▶ **Assigned task**
Before copying, remove every picture, and then repeat all entries below precisely as written.

▶ **Records contained in a dataset**
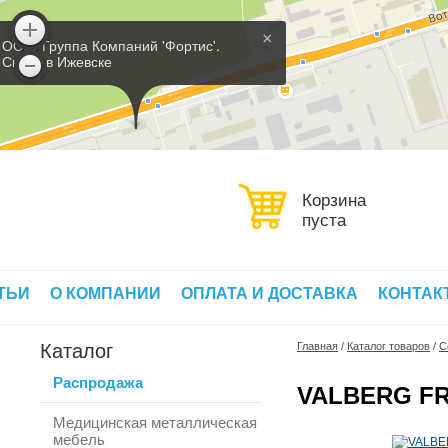
×
ООО 'Группа Компаний 'Фортис'.
Склад в Ижевске
Корзина
пуста
ТЬИ
О КОМПАНИИ
ОПЛАТА И ДОСТАВКА
КОНТАК
Каталог
Главная
/
Каталог товаров
/
С
Распродажа
VALBERG FR
Медицинская металлическая
мебель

▶ **Answer to this task**
×
ООО 'Группа Компаний 'Фортис'.
Склад в Ижевске
Корзина
пуста
ТЬИ
О КОМПАНИИ
ОПЛАТА И ДОСТАВКА
КОНТАК
Каталог
Главная
/
Каталог товаров
/
С
Распродажа
VALBERG FR
Медицинская металлическая
мебель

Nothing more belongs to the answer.